Il a appris ça avec Guus Hiddink, l’entraîneur avec lequel il a le plus travaillé au fil des ans.  » Selon Guus, il faut faire la démonstration du problème avant d’intervenir. Il faut même ‘créer’ le problème. Quand nous sommes arrivés en Corée du Sud, nous avons tout de suite constaté que l’alimentation n’était pas au niveau. Il y avait des barres chocolatées dans le vestiaire avant les matchs. Mais Guus n’a rien dit. Il a laissé faire les joueurs. Il les voyait manger les barres, mais ne disait rien.

Au bout de quelques semaines, il a commandé une étude sur la masse corporelle de l’effectif. Les joueurs tournaient autour de 10 %. Il a dit que les joueurs européens tournaient en moyenne autour de 8 %… Et il a pu dégager les barres sans que personne ne trouve à y redire.  » Il se marre.  » Bon, évidemment, les joueurs en Europe ne sont pas à 8 %…  »
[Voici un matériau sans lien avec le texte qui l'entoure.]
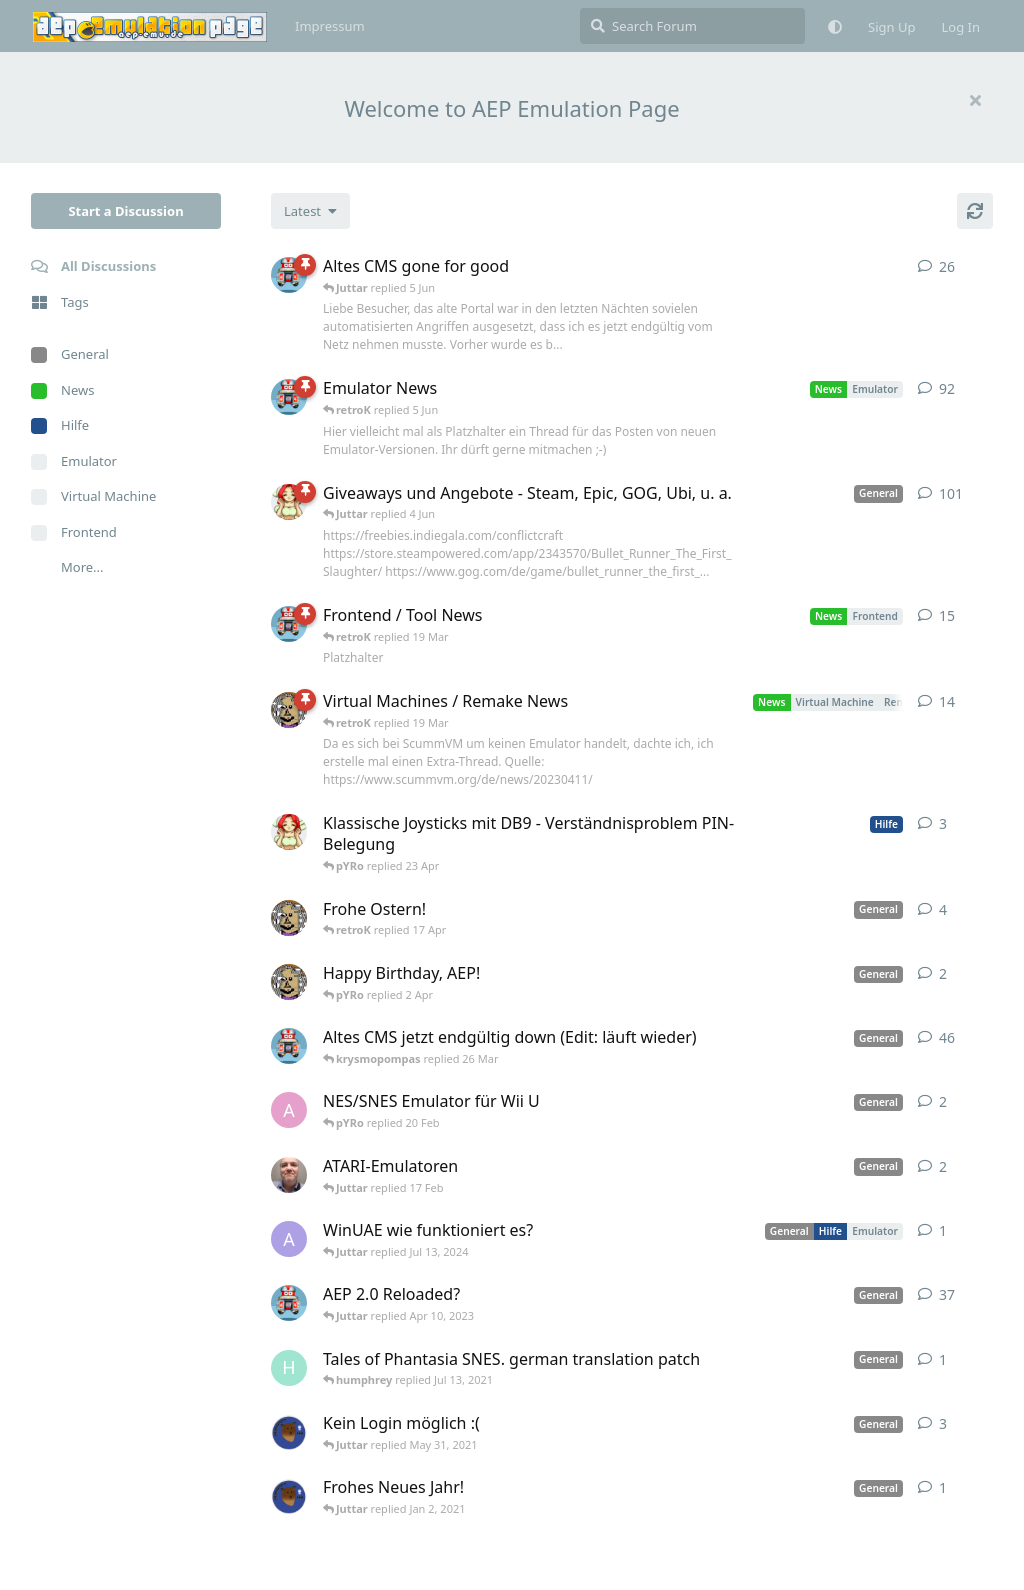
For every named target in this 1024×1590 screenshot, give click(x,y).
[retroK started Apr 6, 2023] (289, 397)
Verheijen retourne au paperboard. Il place un point à proximité du sommet de la pyramide.  » Vous voyez, Hiddink fait partie des 10 % d’entraîneurs ‘inconsciemment compétents’. Il sent d’instinct comment il doit traiter les joueurs.  » Y a-t-il quelqu’un au-dessus de lui ?

 » Je n’ai jamais travaillé avec lui, mais quand je vois le boulot de José Mourinho, le lien qu’il a avec les joueurs, la façon qu’il a de communiquer pour détourner l’attention après une défaite de son équipe, je me dis que c’est très fort.  »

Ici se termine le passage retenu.